*** Opening of Record excerpts ***

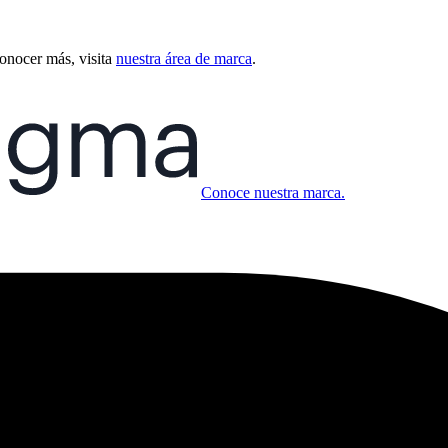
conocer más, visita
nuestra área de marca
.
Conoce nuestra marca.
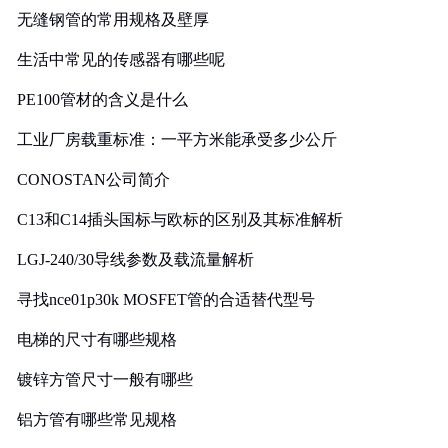
无缝钢管的常用规格及壁厚
生活中常见的传感器有哪些呢
PE100管材的含义是什么
工业厂房载重标准：一平方米能承受多少公斤
CONOSTAN公司简介
C13和C14插头国标与欧标的区别及其标准解析
LGJ-240/30导线参数及载流量解析
寻找nce01p30k MOSFET管的合适替代型号
电梯的尺寸有哪些规格
镀锌方管尺寸一般有哪些
铝方管有哪些常见规格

*** Close of Record excerpts ***

Problem description: Show all lines from the data above in which the word "nuestra" appears.

Result:
nuestra área de marca
Conoce nuestra marca.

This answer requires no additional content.